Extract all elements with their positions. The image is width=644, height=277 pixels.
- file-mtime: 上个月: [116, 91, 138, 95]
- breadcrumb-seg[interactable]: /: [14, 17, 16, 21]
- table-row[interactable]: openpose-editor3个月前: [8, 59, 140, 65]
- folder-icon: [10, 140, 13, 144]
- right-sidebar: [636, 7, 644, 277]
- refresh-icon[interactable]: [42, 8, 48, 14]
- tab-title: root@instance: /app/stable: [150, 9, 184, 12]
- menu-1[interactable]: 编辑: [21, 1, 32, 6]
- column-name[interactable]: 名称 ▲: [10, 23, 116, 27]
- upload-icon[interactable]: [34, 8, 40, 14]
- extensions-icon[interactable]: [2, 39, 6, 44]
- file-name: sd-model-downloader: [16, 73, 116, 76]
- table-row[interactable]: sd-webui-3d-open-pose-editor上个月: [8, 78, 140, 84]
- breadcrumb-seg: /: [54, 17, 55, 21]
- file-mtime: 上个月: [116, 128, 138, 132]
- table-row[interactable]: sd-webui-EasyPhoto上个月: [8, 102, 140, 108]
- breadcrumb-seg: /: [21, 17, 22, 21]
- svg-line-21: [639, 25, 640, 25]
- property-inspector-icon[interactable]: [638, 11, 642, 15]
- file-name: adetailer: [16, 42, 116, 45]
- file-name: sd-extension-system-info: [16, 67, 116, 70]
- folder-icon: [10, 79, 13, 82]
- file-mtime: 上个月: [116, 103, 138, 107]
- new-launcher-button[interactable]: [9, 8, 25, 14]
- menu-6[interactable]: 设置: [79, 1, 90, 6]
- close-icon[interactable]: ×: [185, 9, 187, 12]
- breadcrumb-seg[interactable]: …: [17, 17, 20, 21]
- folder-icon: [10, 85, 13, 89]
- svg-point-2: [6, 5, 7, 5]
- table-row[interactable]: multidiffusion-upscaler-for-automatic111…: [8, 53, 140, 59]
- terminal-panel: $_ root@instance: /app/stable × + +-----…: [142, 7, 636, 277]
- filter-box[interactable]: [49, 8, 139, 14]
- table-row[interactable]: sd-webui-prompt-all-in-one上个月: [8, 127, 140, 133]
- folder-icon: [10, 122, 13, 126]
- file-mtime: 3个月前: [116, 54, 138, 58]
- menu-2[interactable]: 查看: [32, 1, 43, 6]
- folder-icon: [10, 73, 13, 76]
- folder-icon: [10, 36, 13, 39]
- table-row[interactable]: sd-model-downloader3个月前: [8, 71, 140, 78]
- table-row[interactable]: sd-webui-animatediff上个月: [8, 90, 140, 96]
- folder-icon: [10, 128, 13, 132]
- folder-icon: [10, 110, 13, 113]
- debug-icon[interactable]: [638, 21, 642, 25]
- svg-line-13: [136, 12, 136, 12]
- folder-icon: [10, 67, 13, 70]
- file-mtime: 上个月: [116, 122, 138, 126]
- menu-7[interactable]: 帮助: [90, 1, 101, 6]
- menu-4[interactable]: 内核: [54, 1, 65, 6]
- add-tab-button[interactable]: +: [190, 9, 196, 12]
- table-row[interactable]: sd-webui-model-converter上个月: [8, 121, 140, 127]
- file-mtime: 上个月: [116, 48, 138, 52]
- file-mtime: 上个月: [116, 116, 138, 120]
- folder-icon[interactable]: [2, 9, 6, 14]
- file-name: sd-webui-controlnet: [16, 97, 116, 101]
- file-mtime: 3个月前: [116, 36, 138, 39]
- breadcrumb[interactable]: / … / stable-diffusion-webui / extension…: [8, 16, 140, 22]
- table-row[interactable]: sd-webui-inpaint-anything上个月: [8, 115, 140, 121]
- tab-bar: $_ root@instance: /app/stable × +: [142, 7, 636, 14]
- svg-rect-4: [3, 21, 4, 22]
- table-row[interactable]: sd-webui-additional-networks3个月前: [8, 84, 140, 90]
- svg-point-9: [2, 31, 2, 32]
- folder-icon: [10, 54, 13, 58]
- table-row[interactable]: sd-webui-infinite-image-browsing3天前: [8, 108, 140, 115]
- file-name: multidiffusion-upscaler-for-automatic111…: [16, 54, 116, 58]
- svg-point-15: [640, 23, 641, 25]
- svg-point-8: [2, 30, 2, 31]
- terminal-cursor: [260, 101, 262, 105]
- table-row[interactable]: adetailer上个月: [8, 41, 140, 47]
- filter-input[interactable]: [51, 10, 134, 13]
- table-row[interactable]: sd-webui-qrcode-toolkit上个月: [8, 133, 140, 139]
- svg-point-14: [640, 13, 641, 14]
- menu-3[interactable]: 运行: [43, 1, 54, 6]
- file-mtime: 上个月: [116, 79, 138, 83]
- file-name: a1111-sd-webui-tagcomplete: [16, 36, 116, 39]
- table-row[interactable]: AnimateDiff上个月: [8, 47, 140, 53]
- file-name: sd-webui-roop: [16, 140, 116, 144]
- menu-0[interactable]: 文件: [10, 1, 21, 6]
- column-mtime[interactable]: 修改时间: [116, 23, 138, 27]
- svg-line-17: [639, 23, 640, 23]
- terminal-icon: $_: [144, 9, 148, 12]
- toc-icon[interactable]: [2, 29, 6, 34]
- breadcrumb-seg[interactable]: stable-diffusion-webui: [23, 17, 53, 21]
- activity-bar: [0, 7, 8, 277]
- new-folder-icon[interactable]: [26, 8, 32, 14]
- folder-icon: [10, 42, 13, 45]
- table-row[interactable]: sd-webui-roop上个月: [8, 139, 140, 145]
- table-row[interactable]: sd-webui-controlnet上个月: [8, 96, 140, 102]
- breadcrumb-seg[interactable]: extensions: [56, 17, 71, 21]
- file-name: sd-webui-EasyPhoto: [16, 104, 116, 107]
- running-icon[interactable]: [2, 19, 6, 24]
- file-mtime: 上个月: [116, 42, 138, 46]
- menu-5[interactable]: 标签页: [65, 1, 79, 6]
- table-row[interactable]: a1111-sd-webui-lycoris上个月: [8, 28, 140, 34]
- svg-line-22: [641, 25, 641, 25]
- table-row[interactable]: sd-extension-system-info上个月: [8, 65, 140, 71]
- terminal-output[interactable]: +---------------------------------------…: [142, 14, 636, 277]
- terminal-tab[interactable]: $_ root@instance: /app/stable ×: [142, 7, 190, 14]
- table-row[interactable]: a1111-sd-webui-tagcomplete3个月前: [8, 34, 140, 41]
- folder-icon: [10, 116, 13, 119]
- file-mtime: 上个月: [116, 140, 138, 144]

**What you will do**
Retype the whole listing above. Please keep it exact.

**Reply**
Extract all elements with their positions. The image is width=644, height=277 pixels.
- file-mtime: 上个月: [116, 91, 138, 95]
- breadcrumb-seg[interactable]: /: [14, 17, 16, 21]
- table-row[interactable]: openpose-editor3个月前: [8, 59, 140, 65]
- folder-icon: [10, 140, 13, 144]
- right-sidebar: [636, 7, 644, 277]
- refresh-icon[interactable]: [42, 8, 48, 14]
- tab-title: root@instance: /app/stable: [150, 9, 184, 12]
- menu-1[interactable]: 编辑: [21, 1, 32, 6]
- column-name[interactable]: 名称 ▲: [10, 23, 116, 27]
- upload-icon[interactable]: [34, 8, 40, 14]
- extensions-icon[interactable]: [2, 39, 6, 44]
- file-name: sd-model-downloader: [16, 73, 116, 76]
- table-row[interactable]: sd-webui-3d-open-pose-editor上个月: [8, 78, 140, 84]
- breadcrumb-seg: /: [54, 17, 55, 21]
- file-mtime: 上个月: [116, 128, 138, 132]
- table-row[interactable]: sd-webui-EasyPhoto上个月: [8, 102, 140, 108]
- breadcrumb-seg: /: [21, 17, 22, 21]
- svg-line-21: [639, 25, 640, 25]
- property-inspector-icon[interactable]: [638, 11, 642, 15]
- file-name: adetailer: [16, 42, 116, 45]
- file-name: sd-extension-system-info: [16, 67, 116, 70]
- folder-icon: [10, 79, 13, 82]
- file-mtime: 上个月: [116, 103, 138, 107]
- new-launcher-button[interactable]: [9, 8, 25, 14]
- menu-6[interactable]: 设置: [79, 1, 90, 6]
- close-icon[interactable]: ×: [185, 9, 187, 12]
- breadcrumb-seg[interactable]: …: [17, 17, 20, 21]
- folder-icon: [10, 85, 13, 89]
- svg-point-2: [6, 5, 7, 5]
- table-row[interactable]: multidiffusion-upscaler-for-automatic111…: [8, 53, 140, 59]
- terminal-panel: $_ root@instance: /app/stable × + +-----…: [142, 7, 636, 277]
- filter-box[interactable]: [49, 8, 139, 14]
- table-row[interactable]: sd-webui-prompt-all-in-one上个月: [8, 127, 140, 133]
- folder-icon: [10, 122, 13, 126]
- file-mtime: 3个月前: [116, 54, 138, 58]
- menu-2[interactable]: 查看: [32, 1, 43, 6]
- folder-icon: [10, 73, 13, 76]
- folder-icon: [10, 36, 13, 39]
- table-row[interactable]: sd-model-downloader3个月前: [8, 71, 140, 78]
- table-row[interactable]: sd-webui-animatediff上个月: [8, 90, 140, 96]
- folder-icon: [10, 128, 13, 132]
- folder-icon: [10, 110, 13, 113]
- debug-icon[interactable]: [638, 21, 642, 25]
- svg-line-13: [136, 12, 136, 12]
- folder-icon: [10, 67, 13, 70]
- file-mtime: 上个月: [116, 122, 138, 126]
- menu-7[interactable]: 帮助: [90, 1, 101, 6]
- menu-4[interactable]: 内核: [54, 1, 65, 6]
- add-tab-button[interactable]: +: [190, 9, 196, 12]
- table-row[interactable]: sd-webui-model-converter上个月: [8, 121, 140, 127]
- file-mtime: 上个月: [116, 48, 138, 52]
- file-mtime: 上个月: [116, 116, 138, 120]
- folder-icon[interactable]: [2, 9, 6, 14]
- file-name: sd-webui-controlnet: [16, 97, 116, 101]
- file-mtime: 3个月前: [116, 36, 138, 39]
- breadcrumb[interactable]: / … / stable-diffusion-webui / extension…: [8, 16, 140, 22]
- table-row[interactable]: sd-webui-inpaint-anything上个月: [8, 115, 140, 121]
- tab-bar: $_ root@instance: /app/stable × +: [142, 7, 636, 14]
- svg-rect-4: [3, 21, 4, 22]
- table-row[interactable]: sd-webui-additional-networks3个月前: [8, 84, 140, 90]
- svg-point-9: [2, 31, 2, 32]
- folder-icon: [10, 54, 13, 58]
- table-row[interactable]: sd-webui-infinite-image-browsing3天前: [8, 108, 140, 115]
- file-name: multidiffusion-upscaler-for-automatic111…: [16, 54, 116, 58]
- svg-point-15: [640, 23, 641, 25]
- svg-point-8: [2, 30, 2, 31]
- terminal-cursor: [260, 101, 262, 105]
- table-row[interactable]: adetailer上个月: [8, 41, 140, 47]
- filter-input[interactable]: [51, 10, 134, 13]
- table-row[interactable]: sd-webui-qrcode-toolkit上个月: [8, 133, 140, 139]
- svg-point-14: [640, 13, 641, 14]
- menu-3[interactable]: 运行: [43, 1, 54, 6]
- file-mtime: 上个月: [116, 79, 138, 83]
- file-name: a1111-sd-webui-tagcomplete: [16, 36, 116, 39]
- table-row[interactable]: AnimateDiff上个月: [8, 47, 140, 53]
- file-name: sd-webui-roop: [16, 140, 116, 144]
- menu-0[interactable]: 文件: [10, 1, 21, 6]
- column-mtime[interactable]: 修改时间: [116, 23, 138, 27]
- svg-line-17: [639, 23, 640, 23]
- terminal-icon: $_: [144, 9, 148, 12]
- toc-icon[interactable]: [2, 29, 6, 34]
- breadcrumb-seg[interactable]: stable-diffusion-webui: [23, 17, 53, 21]
- activity-bar: [0, 7, 8, 277]
- new-folder-icon[interactable]: [26, 8, 32, 14]
- folder-icon: [10, 42, 13, 45]
- table-row[interactable]: sd-webui-roop上个月: [8, 139, 140, 145]
- table-row[interactable]: sd-webui-controlnet上个月: [8, 96, 140, 102]
- breadcrumb-seg[interactable]: extensions: [56, 17, 71, 21]
- file-name: sd-webui-EasyPhoto: [16, 104, 116, 107]
- running-icon[interactable]: [2, 19, 6, 24]
- file-mtime: 上个月: [116, 42, 138, 46]
- menu-5[interactable]: 标签页: [65, 1, 79, 6]
- table-row[interactable]: a1111-sd-webui-lycoris上个月: [8, 28, 140, 34]
- svg-line-22: [641, 25, 641, 25]
- table-row[interactable]: sd-extension-system-info上个月: [8, 65, 140, 71]
- terminal-output[interactable]: +---------------------------------------…: [142, 14, 636, 277]
- terminal-tab[interactable]: $_ root@instance: /app/stable ×: [142, 7, 190, 14]
- table-row[interactable]: a1111-sd-webui-tagcomplete3个月前: [8, 34, 140, 41]
- folder-icon: [10, 116, 13, 119]
- file-mtime: 上个月: [116, 140, 138, 144]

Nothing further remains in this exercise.